-- Material for this task follows --

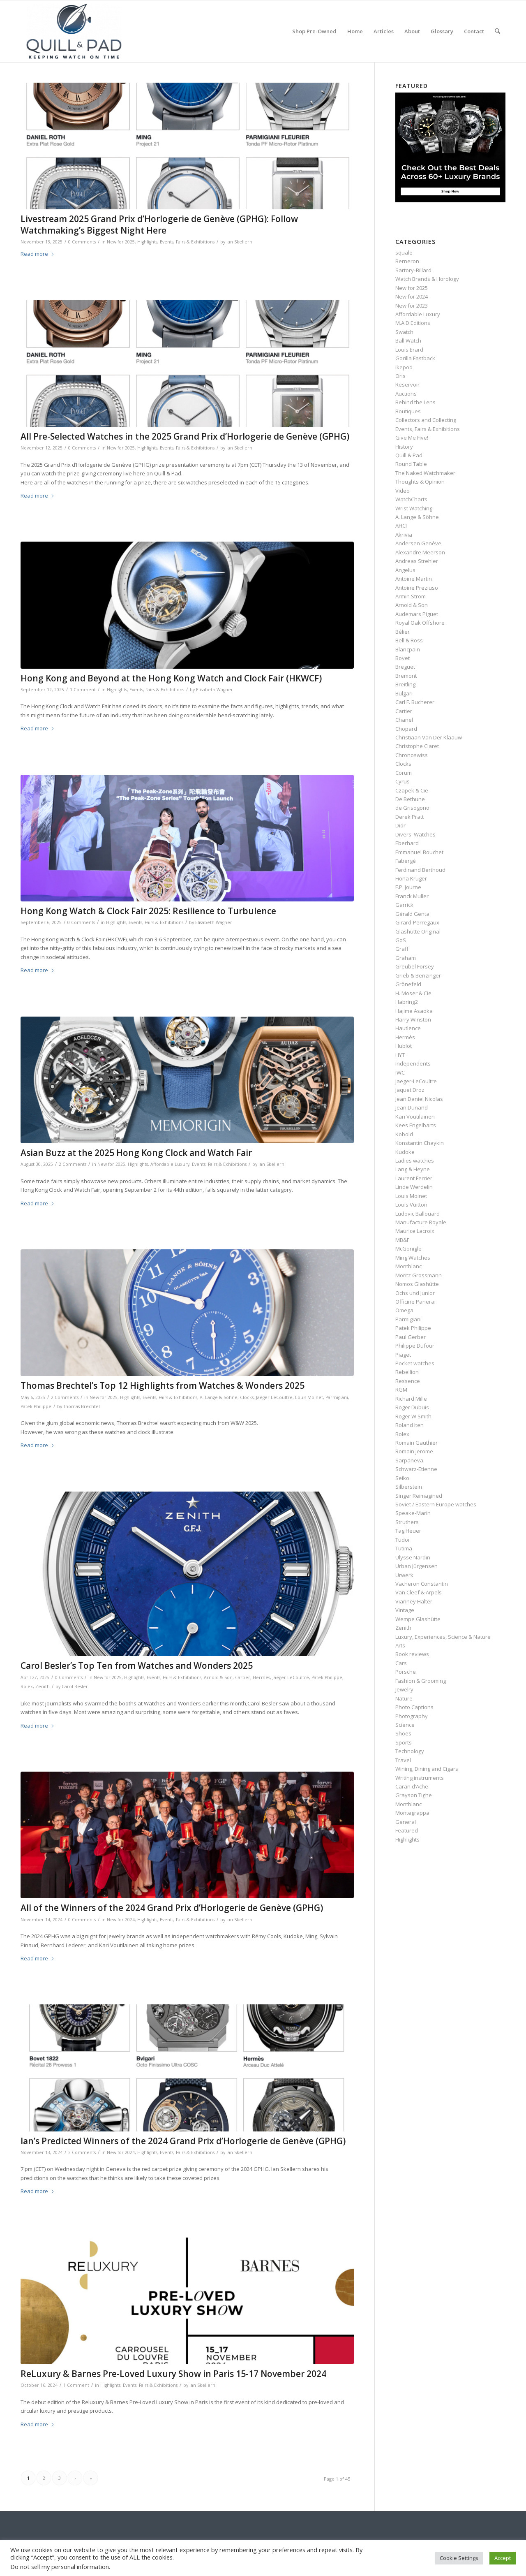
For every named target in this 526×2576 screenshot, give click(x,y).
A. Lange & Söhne (219, 1397)
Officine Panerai (415, 1301)
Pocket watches (414, 1363)
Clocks (247, 1397)
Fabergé (405, 860)
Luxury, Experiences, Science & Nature (443, 1636)
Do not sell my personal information (59, 2566)
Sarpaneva (409, 1460)
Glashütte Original (418, 931)
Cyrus (402, 781)
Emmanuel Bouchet (419, 852)
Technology (409, 1751)
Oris (400, 376)
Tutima (403, 1548)
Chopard (406, 728)
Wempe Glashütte (418, 1619)
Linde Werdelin (414, 1187)
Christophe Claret (417, 746)
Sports (403, 1742)
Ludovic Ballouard (417, 1213)
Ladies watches (414, 1160)
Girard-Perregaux (417, 922)
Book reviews (412, 1654)
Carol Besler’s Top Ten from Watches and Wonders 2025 (137, 1665)
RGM (401, 1389)
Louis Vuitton (411, 1204)
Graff (401, 948)
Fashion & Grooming (420, 1680)
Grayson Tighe (413, 1795)
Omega (404, 1310)
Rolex (27, 1686)
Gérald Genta (412, 913)
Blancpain (407, 649)
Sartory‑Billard (413, 270)
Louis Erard (409, 349)
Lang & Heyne (412, 1169)
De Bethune (410, 799)
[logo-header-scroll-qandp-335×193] (74, 31)
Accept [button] (502, 2558)
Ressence (407, 1381)
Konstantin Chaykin (419, 1143)
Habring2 (406, 1001)
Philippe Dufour (414, 1345)
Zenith (42, 1686)
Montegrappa (412, 1812)
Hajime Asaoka (414, 1011)
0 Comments (82, 242)
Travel (403, 1760)
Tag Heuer (408, 1530)
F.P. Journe (408, 887)
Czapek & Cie (411, 790)
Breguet (405, 666)
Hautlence (408, 1028)
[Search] (497, 31)
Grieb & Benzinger (418, 975)
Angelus (405, 570)
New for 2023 (411, 305)
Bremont (406, 675)
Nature (404, 1698)
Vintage (404, 1610)
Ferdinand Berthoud (420, 869)
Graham (405, 957)
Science (405, 1724)
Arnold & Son (218, 1677)
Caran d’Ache (411, 1786)
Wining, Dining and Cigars (426, 1768)
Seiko (402, 1478)
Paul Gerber (410, 1337)
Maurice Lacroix (414, 1231)
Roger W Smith (413, 1416)
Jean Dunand (411, 1107)
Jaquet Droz (409, 1089)
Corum (403, 772)
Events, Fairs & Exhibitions (187, 242)
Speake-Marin (413, 1513)
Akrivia (403, 534)
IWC (400, 1072)
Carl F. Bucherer (414, 702)
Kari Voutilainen (415, 1116)
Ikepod (404, 367)
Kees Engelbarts (415, 1125)
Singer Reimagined (418, 1495)
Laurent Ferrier (413, 1178)
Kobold (404, 1134)
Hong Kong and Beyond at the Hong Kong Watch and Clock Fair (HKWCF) (171, 678)
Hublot (403, 1045)
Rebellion (407, 1372)
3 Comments (82, 2152)
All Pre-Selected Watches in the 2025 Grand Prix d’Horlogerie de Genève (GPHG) (185, 436)
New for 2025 (121, 242)
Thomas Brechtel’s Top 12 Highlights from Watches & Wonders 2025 (163, 1385)
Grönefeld (408, 984)
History (404, 446)
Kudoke (405, 1152)
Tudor (402, 1539)
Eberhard (407, 843)
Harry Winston (413, 1019)
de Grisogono (412, 807)
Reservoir (407, 384)
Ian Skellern (239, 242)
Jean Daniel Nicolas (419, 1099)
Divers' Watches (415, 834)
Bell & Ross (409, 640)
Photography (411, 1716)
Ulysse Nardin (412, 1557)
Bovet (402, 658)
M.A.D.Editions (412, 323)
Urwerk (404, 1575)
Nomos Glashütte (417, 1284)
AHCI (401, 525)
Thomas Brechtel (81, 1406)
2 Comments (72, 1164)
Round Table (411, 464)
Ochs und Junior (415, 1293)
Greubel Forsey (414, 966)
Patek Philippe (36, 1406)
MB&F (402, 1240)
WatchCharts (411, 499)
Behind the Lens (415, 402)
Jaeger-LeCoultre (274, 1397)
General (405, 1821)
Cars (401, 1663)
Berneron (407, 261)
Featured (406, 1830)
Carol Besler (75, 1686)
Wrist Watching (413, 508)
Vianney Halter (413, 1601)
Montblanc (408, 1266)
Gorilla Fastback (415, 358)
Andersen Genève (418, 543)
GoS (400, 940)
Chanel (404, 719)
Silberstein (408, 1486)
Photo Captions (414, 1707)
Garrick (404, 904)
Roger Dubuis (412, 1407)
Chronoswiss (411, 755)
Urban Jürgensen (416, 1566)
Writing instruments (419, 1777)
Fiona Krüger (411, 878)
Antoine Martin (413, 578)
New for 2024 (121, 1920)
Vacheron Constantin (421, 1583)
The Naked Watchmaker (425, 473)
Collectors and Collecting (425, 420)
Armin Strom (410, 596)
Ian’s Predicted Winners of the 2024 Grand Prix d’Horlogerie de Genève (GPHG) (183, 2141)
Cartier (242, 1677)
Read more (38, 253)
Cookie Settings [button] (459, 2558)
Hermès (261, 1677)
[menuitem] (314, 31)
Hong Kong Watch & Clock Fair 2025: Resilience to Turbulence (148, 911)
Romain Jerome (414, 1451)
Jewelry (404, 1689)
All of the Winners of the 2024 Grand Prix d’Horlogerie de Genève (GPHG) (172, 1907)
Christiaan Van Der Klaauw (428, 737)
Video (402, 490)
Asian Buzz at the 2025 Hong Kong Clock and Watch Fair (136, 1152)
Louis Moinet (309, 1397)
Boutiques (408, 411)
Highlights (147, 242)
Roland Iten (409, 1425)
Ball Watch (408, 340)
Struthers (407, 1522)
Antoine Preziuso (416, 587)
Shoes (403, 1733)
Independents (413, 1063)
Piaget (403, 1354)
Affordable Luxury (169, 1164)
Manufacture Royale (420, 1222)
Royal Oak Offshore (420, 622)
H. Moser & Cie (413, 993)
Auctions (406, 393)
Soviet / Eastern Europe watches (435, 1504)
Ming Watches (412, 1257)
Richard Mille (411, 1398)
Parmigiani (336, 1397)
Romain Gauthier (416, 1442)
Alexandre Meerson (420, 552)
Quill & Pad (408, 455)
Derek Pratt (409, 816)
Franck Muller (412, 896)
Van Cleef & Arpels (418, 1592)
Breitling (405, 684)
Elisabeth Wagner (214, 690)
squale (404, 252)
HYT (400, 1055)
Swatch (404, 332)
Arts (400, 1645)
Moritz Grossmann (418, 1275)
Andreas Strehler (416, 561)
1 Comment (83, 690)
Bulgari (404, 693)
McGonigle (408, 1248)
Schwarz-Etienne (416, 1469)
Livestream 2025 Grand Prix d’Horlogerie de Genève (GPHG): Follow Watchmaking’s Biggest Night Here (159, 224)
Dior (400, 825)
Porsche (405, 1671)
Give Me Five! (411, 437)
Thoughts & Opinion (420, 481)
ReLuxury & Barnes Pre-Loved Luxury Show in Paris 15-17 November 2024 (173, 2373)
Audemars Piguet (416, 614)
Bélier (402, 631)
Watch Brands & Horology (427, 279)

-- Material for this task concluded --

■ Activity
All of the data is to be returned exactly, with no pictures included.

■ Answer space
For every named target in this 526×2576 screenshot, give click(x,y).
A. Lange & Söhne (219, 1397)
Officine Panerai (415, 1301)
Pocket watches (414, 1363)
Clocks (247, 1397)
Fabergé (405, 860)
Luxury, Experiences, Science & Nature (443, 1636)
Do not sell my personal information (59, 2566)
Sarpaneva (409, 1460)
Glashütte Original (418, 931)
Cyrus (402, 781)
Emmanuel Bouchet (419, 852)
Technology (409, 1751)
Oris (400, 376)
Tutima (403, 1548)
Chopard (406, 728)
Wempe Glashütte (418, 1619)
Linde Werdelin (414, 1187)
Christophe Claret (417, 746)
Sports (403, 1742)
Ludovic Ballouard (417, 1213)
Ladies watches (414, 1160)
Girard-Perregaux (417, 922)
Book reviews (412, 1654)
Carol Besler’s Top Ten from Watches and Wonders 2025 (137, 1665)
RGM (401, 1389)
Louis Vuitton (411, 1204)
Graff (401, 948)
Fashion & Grooming (420, 1680)
Grayson Tighe (413, 1795)
Omega (404, 1310)
Rolex (27, 1686)
Gérald Genta (412, 913)
Blancpain (407, 649)
Sartory‑Billard (413, 270)
Louis Erard (409, 349)
Lang & Heyne (412, 1169)
De Bethune (410, 799)
[logo-header-scroll-qandp-335×193] (74, 31)
Accept [button] (502, 2558)
Ressence (407, 1381)
Konstantin Chaykin (419, 1143)
Habring2 (406, 1001)
Philippe Dufour (414, 1345)
Zenith (42, 1686)
Montegrappa (412, 1812)
Hajime Asaoka (414, 1011)
0 Comments (82, 242)
Travel (403, 1760)
Tag Heuer (408, 1530)
F.P. Journe (408, 887)
Czapek & Cie (411, 790)
Breguet (405, 666)
Hautlence (408, 1028)
[Search] (497, 31)
Grieb & Benzinger (418, 975)
Angelus (405, 570)
New for 2023 (411, 305)
Bremont (406, 675)
Nature (404, 1698)
Vintage (404, 1610)
Ferdinand Berthoud (420, 869)
Graham (405, 957)
Science (405, 1724)
Arnold & Son (218, 1677)
Caran d’Ache (411, 1786)
Wining, Dining and Cigars (426, 1768)
Seiko (402, 1478)
Paul Gerber (410, 1337)
Maurice Lacroix (414, 1231)
Roger W Smith (413, 1416)
Jean Dunand (411, 1107)
Jaquet Droz (409, 1089)
Corum (403, 772)
Events, Fairs & Exhibitions (187, 242)
Speake-Marin (413, 1513)
Akrivia (403, 534)
IWC (400, 1072)
Carl F. Bucherer (414, 702)
Kari Voutilainen (415, 1116)
Ikepod (404, 367)
Kees Engelbarts (415, 1125)
Singer Reimagined (418, 1495)
Laurent Ferrier (413, 1178)
Kobold (404, 1134)
Hong Kong and Beyond at the Hong Kong Watch and Clock Fair (HKWCF) (171, 678)
Hublot (403, 1045)
Rebellion (407, 1372)
3 Comments (82, 2152)
All Pre-Selected Watches in the 2025 Grand Prix d’Horlogerie de Genève (GPHG) (185, 436)
New for 2025 (121, 242)
Thomas Brechtel’s Top 12 Highlights from Watches & Wonders 2025 (163, 1385)
Grönefeld (408, 984)
History (404, 446)
Kudoke (405, 1152)
Tudor (402, 1539)
Eberhard (407, 843)
Harry Winston (413, 1019)
de Grisogono (412, 807)
Reservoir (407, 384)
Ian Skellern (239, 242)
Jean Daniel Nicolas (419, 1099)
Divers' Watches (415, 834)
Bell & Ross (409, 640)
Photography (411, 1716)
Ulysse Nardin (412, 1557)
Bovet (402, 658)
M.A.D.Editions (412, 323)
Urwerk (404, 1575)
Nomos Glashütte (417, 1284)
AHCI (401, 525)
Thomas Brechtel (81, 1406)
2 Comments (72, 1164)
Round Table (411, 464)
Ochs und Junior (415, 1293)
Greubel Forsey (414, 966)
Patek Philippe (36, 1406)
MB&F (402, 1240)
WatchCharts (411, 499)
Behind the Lens (415, 402)
Jaeger-LeCoultre (274, 1397)
General (405, 1821)
Cars (401, 1663)
Berneron (407, 261)
Featured (406, 1830)
Carol Besler (75, 1686)
Wrist Watching (413, 508)
Vianney Halter (413, 1601)
Montblanc (408, 1266)
Gorilla Fastback (415, 358)
Andersen Genève (418, 543)
GoS (400, 940)
Chanel (404, 719)
Silberstein (408, 1486)
Photo Captions (414, 1707)
Garrick (404, 904)
Roger Dubuis (412, 1407)
Chronoswiss (411, 755)
Urban Jürgensen (416, 1566)
Writing instruments (419, 1777)
Fiona Krüger (411, 878)
Antoine Martin (413, 578)
New for 2024 (121, 1920)
Vacheron Constantin (421, 1583)
The Naked Watchmaker (425, 473)
Collectors and Collecting (425, 420)
Armin Strom (410, 596)
Ian’s Predicted Winners of the 2024 Grand Prix d’Horlogerie de Genève (GPHG) (183, 2141)
Cartier (242, 1677)
Read more (38, 253)
Cookie Settings [button] (459, 2558)
Hermès (261, 1677)
[menuitem] (314, 31)
Hong Kong Watch & Clock Fair 2025: Resilience to Turbulence (148, 911)
Romain Jerome (414, 1451)
Jewelry (404, 1689)
All of the Winners of the 2024 Grand Prix d’Horlogerie de Genève (GPHG) (172, 1907)
Christiaan Van Der Klaauw (428, 737)
Video (402, 490)
Asian Buzz at the 2025 Hong Kong Clock and Watch Fair (136, 1152)
Louis Moinet (309, 1397)
Boutiques (408, 411)
Highlights (147, 242)
Roland Iten (409, 1425)
Ball Watch (408, 340)
Struthers (407, 1522)
Antoine Preziuso (416, 587)
Shoes (403, 1733)
Independents (413, 1063)
Piaget (403, 1354)
Affordable Luxury (169, 1164)
Manufacture Royale (420, 1222)
Royal Oak Offshore (420, 622)
H. Moser & Cie (413, 993)
Auctions (406, 393)
Soviet / Eastern Europe watches (435, 1504)
Ming Watches (412, 1257)
Richard Mille (411, 1398)
Parmigiani (336, 1397)
Romain Gauthier (416, 1442)
Alexandre Meerson (420, 552)
Quill & Pad (408, 455)
Derek Pratt (409, 816)
Franck Muller (412, 896)
Van Cleef & Arpels (418, 1592)
Breitling (405, 684)
Elisabeth Wagner (214, 690)
squale (404, 252)
HYT (400, 1055)
Swatch (404, 332)
Arts (400, 1645)
Moritz Grossmann (418, 1275)
Andreas Strehler (416, 561)
1 Comment (83, 690)
Bulgari (404, 693)
McGonigle (408, 1248)
Schwarz-Etienne (416, 1469)
Livestream 2025 Grand Prix d’Horlogerie de Genève (GPHG): Follow Watchmaking’s Biggest Night Here (159, 224)
Dior (400, 825)
Porsche (405, 1671)
Give Me Five! (411, 437)
Thoughts & Opinion (420, 481)
ReLuxury & Barnes Pre-Loved Luxury Show in Paris 15-17 November 2024 (173, 2373)
Audemars Piguet (416, 614)
Bélier (402, 631)
Watch Brands & Horology (427, 279)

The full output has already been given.